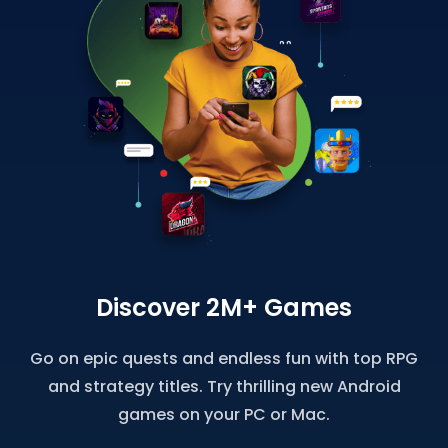
Discover 2M+ Games
Go on epic quests and endless fun with top RPG
and strategy titles. Try thrilling new Android
games on your PC or Mac.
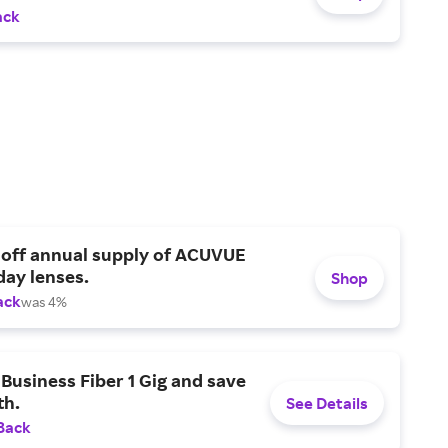
ack
 off annual supply of ACUVUE
day lenses.
Shop
ack
was 4%
Business Fiber 1 Gig and save
h.
See Details
Back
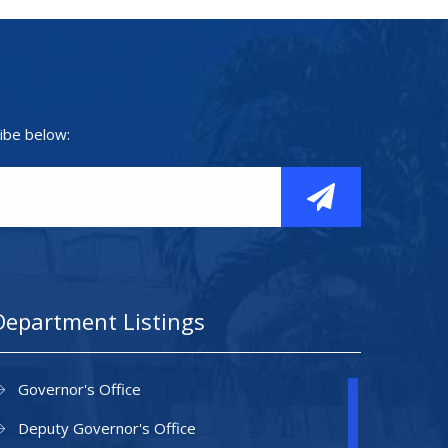
ibe below:
Department Listings
Governor's Office
Deputy Governor's Office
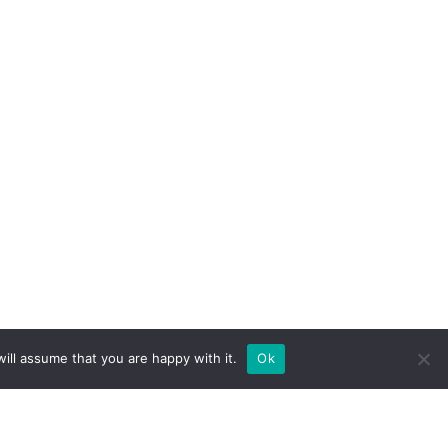
ill assume that you are happy with it.
Ok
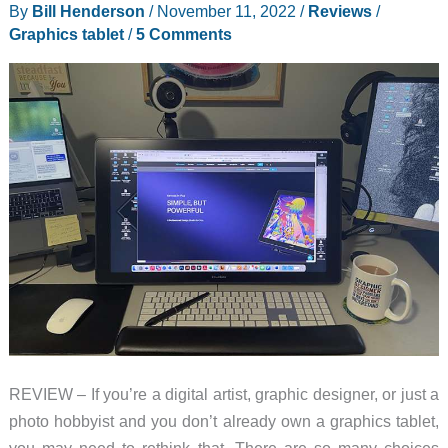
By
Bill Henderson
/
November 11, 2022
/
Reviews
/
Graphics tablet
/
5 Comments
REVIEW – If you’re a digital artist, graphic designer, or just a
photo hobbyist and you don’t already own a graphics tablet,
you may need to rethink that. There are so many choices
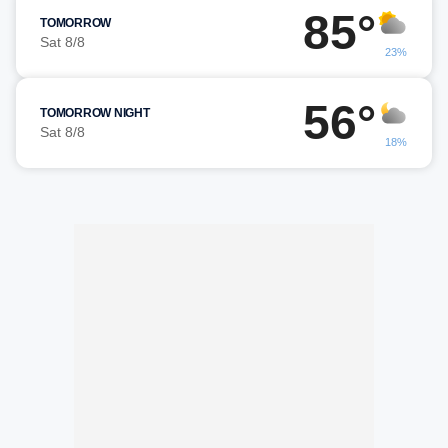
85°
TOMORROW
Sat 8/8
23%
56°
TOMORROW NIGHT
Sat 8/8
18%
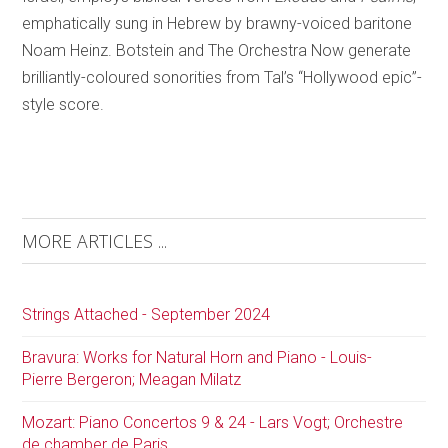
emphatically sung in Hebrew by brawny-voiced baritone
Noam Heinz. Botstein and The Orchestra Now generate
brilliantly-coloured sonorities from Tal’s “Hollywood epic”-
style score.
MORE ARTICLES ...
Strings Attached - September 2024
Bravura: Works for Natural Horn and Piano - Louis-
Pierre Bergeron; Meagan Milatz
Mozart: Piano Concertos 9 & 24 - Lars Vogt; Orchestre
de chamber de Paris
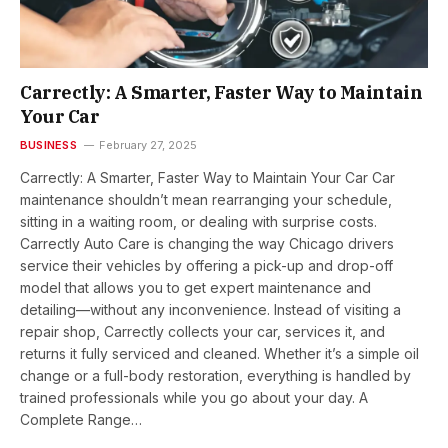
Carrectly: A Smarter, Faster Way to Maintain
Your Car
BUSINESS
February 27, 2025
Carrectly: A Smarter, Faster Way to Maintain Your Car Car
maintenance shouldn’t mean rearranging your schedule,
sitting in a waiting room, or dealing with surprise costs.
Carrectly Auto Care is changing the way Chicago drivers
service their vehicles by offering a pick-up and drop-off
model that allows you to get expert maintenance and
detailing—without any inconvenience. Instead of visiting a
repair shop, Carrectly collects your car, services it, and
returns it fully serviced and cleaned. Whether it’s a simple oil
change or a full-body restoration, everything is handled by
trained professionals while you go about your day. A
Complete Range…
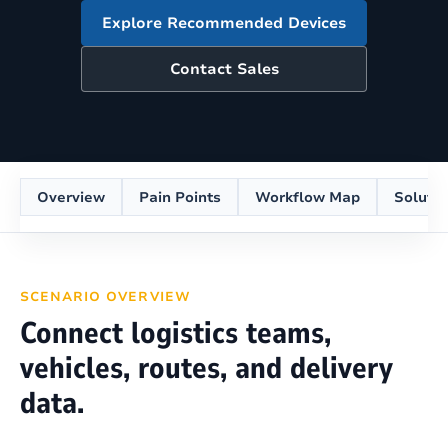
Explore Recommended Devices
Contact Sales
Overview
Pain Points
Workflow Map
Soluti
SCENARIO OVERVIEW
Connect logistics teams,
vehicles, routes, and delivery
data.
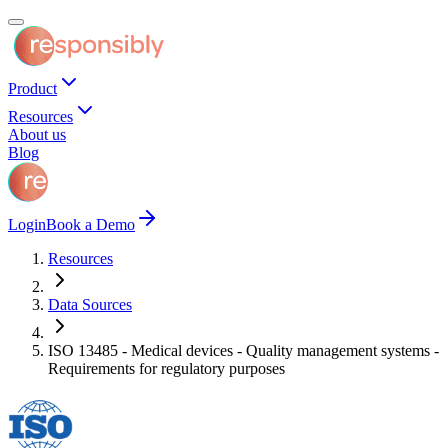
Product
Resources
About us
Blog
Login
Book a Demo
Resources
Data Sources
ISO 13485 - Medical devices - Quality management systems -
Requirements for regulatory purposes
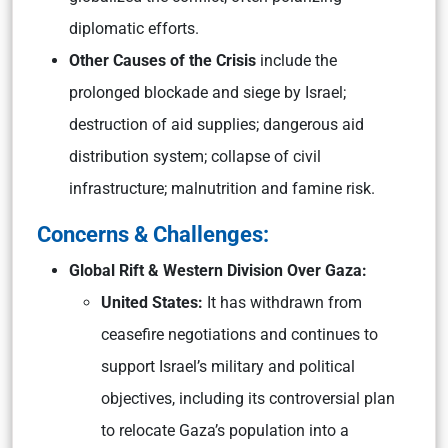
diplomatic efforts.
Other Causes of the Crisis
include the
prolonged blockade and siege by Israel;
destruction of aid supplies; dangerous aid
distribution system; collapse of civil
infrastructure; malnutrition and famine risk.
Concerns & Challenges:
Global Rift & Western Division Over Gaza:
United States:
It has withdrawn from
ceasefire negotiations and continues to
support Israel’s military and political
objectives, including its controversial plan
to relocate Gaza’s population into a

━━━━━━

Required action> Copy each line of the preceding data that contains the string "Governor".

Task answer>
Governor's Office
Deputy Governor's Office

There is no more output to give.